The drill consisted of a piercingly persistent bell, a single file line from the classroom, and an orderly aligning of little bodies along a sturdy school wall. You know the routine: Knees to the floor, head between your knees, fingers interlocked behind the head, and wait for that cursed bell to end. The entire process always seemed safer to me than standing on the roof, let’s say, but hardly safe. It seemed then to be thirty years behind progress and that was thirty years ago.
So imagine my surprise to learn that the school in Oklahoma City that was struck by an F4 Monday utilizes the same archaic method for keeping kids safe. After all, this is Oklahoma. Residents aren’t exactly unfamiliar with tornadoes. Spending money on new gym equipment or a gunman to patrol the campus I would think should rank behind establishing a safe room for tornado protection.
I understand the clay of Oklahoma makes digging basements difficult, but is a reinforced structure designed for multiple purposes but used when needed as a tornado hub out of the question?

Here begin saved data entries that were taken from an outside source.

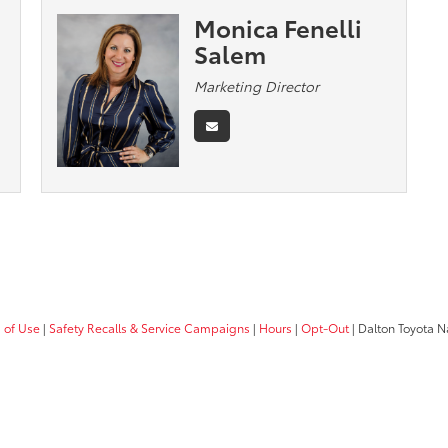
Monica Fenelli
Salem
Marketing Director
 of Use
|
Safety Recalls & Service Campaigns
|
Hours
|
Opt-Out
| Dalton Toyota N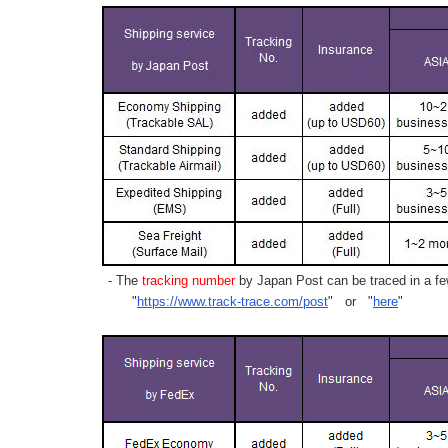
- The
tracking number
by Japan Post can be traced in a few
"
https://www.track-trace.com/post
" or "
here
"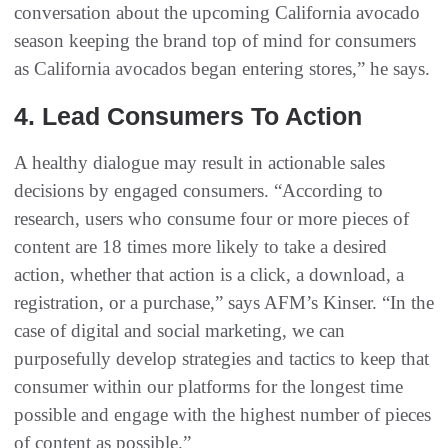
conversation about the upcoming California avocado
season keeping the brand top of mind for consumers
as California avocados began entering stores,” he says.
4. Lead Consumers To Action
A healthy dialogue may result in actionable sales
decisions by engaged consumers. “According to
research, users who consume four or more pieces of
content are 18 times more likely to take a desired
action, whether that action is a click, a download, a
registration, or a purchase,” says AFM’s Kinser. “In the
case of digital and social marketing, we can
purposefully develop strategies and tactics to keep that
consumer within our platforms for the longest time
possible and engage with the highest number of pieces
of content as possible.”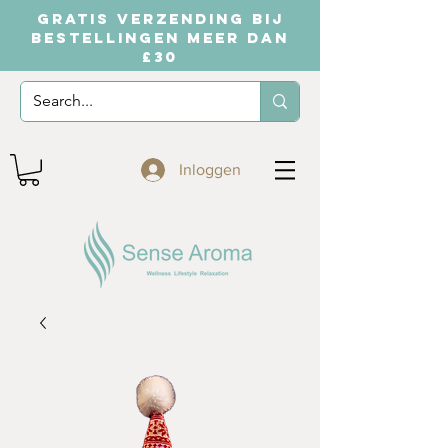
GRATIS VERZENDING BIJ
BESTELLINGEN MEER DAN
£30
Inloggen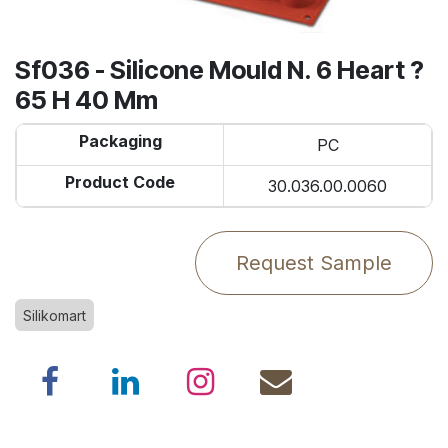
Sf036 - Silicone Mould N. 6 Heart ?
65 H 40 Mm
Packaging
PC
Product Code
30.036.00.0060
Request Sample
Silikomart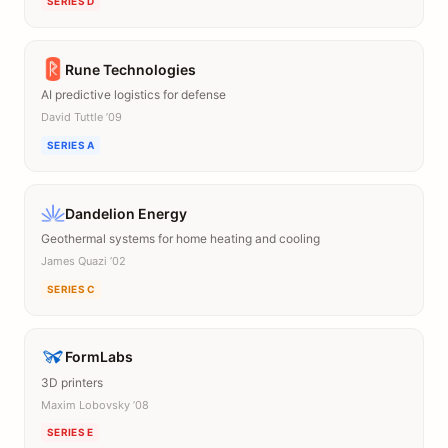
SERIES D
Rune Technologies
AI predictive logistics for defense
David Tuttle ’09
SERIES A
Dandelion Energy
Geothermal systems for home heating and cooling
James Quazi ’02
SERIES C
FormLabs
3D printers
Maxim Lobovsky ’08
SERIES E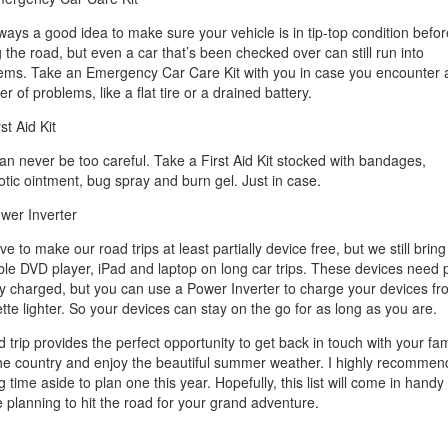
always a good idea to make sure your vehicle is in tip-top condition befor
g the road, but even a car that’s been checked over can still run into
ems. Take an Emergency Car Care Kit with you in case you encounter 
 of problems, like a flat tire or a drained battery.
rst Aid Kit
an never be too careful. Take a First Aid Kit stocked with bandages,
iotic ointment, bug spray and burn gel. Just in case.
wer Inverter
e to make our road trips at least partially device free, but we still bring
ble DVD player, iPad and laptop on long car trips. These devices need
ay charged, but you can use a Power Inverter to charge your devices fr
ette lighter. So your devices can stay on the go for as long as you are.
 trip provides the perfect opportunity to get back in touch with your fam
he country and enjoy the beautiful summer weather. I highly recommen
g time aside to plan one this year. Hopefully, this list will come in hand
e planning to hit the road for your grand adventure.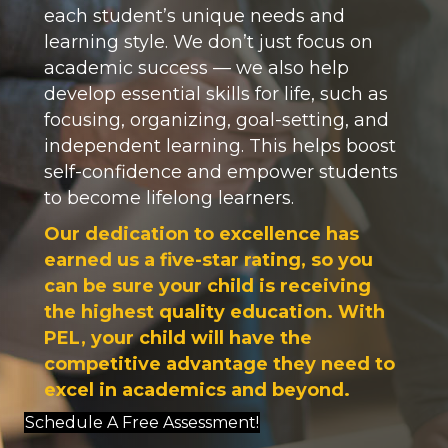
each student’s unique needs and
learning style. We don’t just focus on
academic success — we also help
develop essential skills for life, such as
focusing, organizing, goal-setting, and
independent learning. This helps boost
self-confidence and empower students
to become lifelong learners.
Our dedication to excellence has
earned us a five-star rating, so you
can be sure your child is receiving
the highest quality education. With
PEL, your child will have the
competitive advantage they need to
excel in academics and beyond.
Schedule A Free Assessment!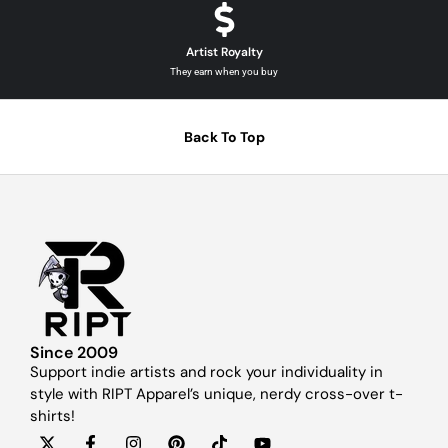
Artist Royalty
They earn when you buy
Back To Top
Since 2009
Support indie artists and rock your individuality in
style with RIPT Apparel’s unique, nerdy cross-over t-
shirts!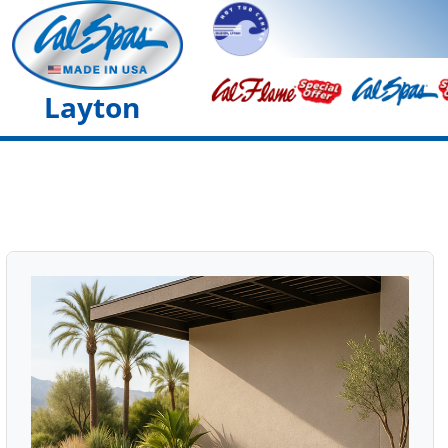
Layton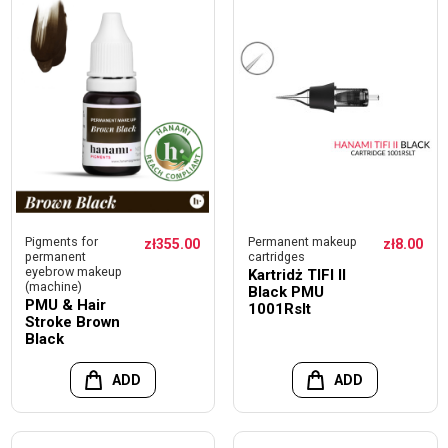
Pigments for
Permanent makeup
zł355.00
zł8.00
permanent
cartridges
eyebrow makeup
Kartridż TIFI II
(machine)
Black PMU
PMU & Hair
1001Rslt
Stroke Brown
Black
ADD
ADD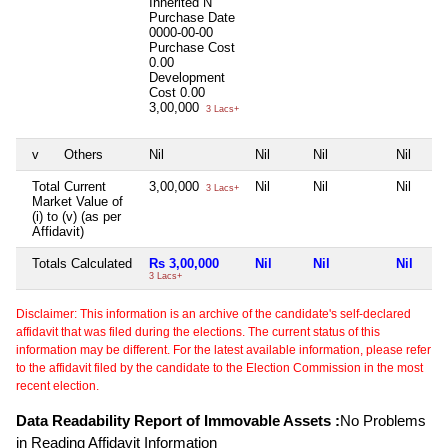
Inherited
N
Purchase Date
0000-00-00
Purchase Cost
0.00
Development
Cost
0.00
3,00,000
3 Lacs+
v
Others
Nil
Nil
Nil
Nil
Total Current
3,00,000
Nil
Nil
Nil
3 Lacs+
Market Value of
(i) to (v) (as per
Affidavit)
Totals Calculated
Rs 3,00,000
Nil
Nil
Nil
3 Lacs+
Disclaimer: This information is an archive of the candidate's self-declared
affidavit that was filed during the elections. The current status of this
information may be different. For the latest available information, please refer
to the affidavit filed by the candidate to the Election Commission in the most
recent election.
Data Readability Report of Immovable Assets :
No Problems
in Reading Affidavit Information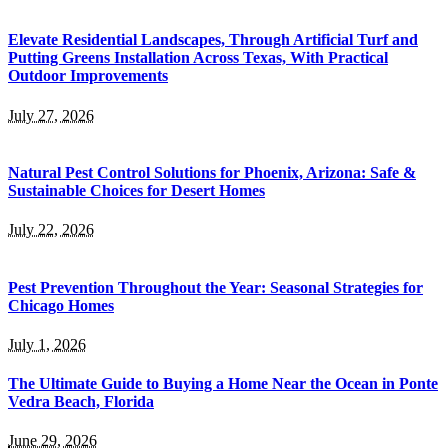
Elevate Residential Landscapes, Through Artificial Turf and
Putting Greens Installation Across Texas, With Practical
Outdoor Improvements
July 27, 2026
Natural Pest Control Solutions for Phoenix, Arizona: Safe &
Sustainable Choices for Desert Homes
July 22, 2026
Pest Prevention Throughout the Year: Seasonal Strategies for
Chicago Homes
July 1, 2026
The Ultimate Guide to Buying a Home Near the Ocean in Ponte
Vedra Beach, Florida
June 29, 2026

It costs money, yes I know, but in April of 2013 Oklahoma Governor Mary Fallin signed four bills into law intended to keep Oklahoma school children safe from a mad gunman.
School shootings, as horrific as they are, remain an incredibly rare event, where tornadoes rip through Oklahoma on an average of 55 twisters per year. I get it. Funding for schools is difficult to come by, but shouldn’t we first focus funding to be used against recurring threats to the safety of our school children?
It is estimated that a homeowner who desires to build a safe room or storm shelter would spend $10,000 on such a project. That may be too pricey for the average homeowner considering the rarity of being hit by a tornado. But, even though larger and more costly, I would think every Oklahoma community might justify the cost for their schools.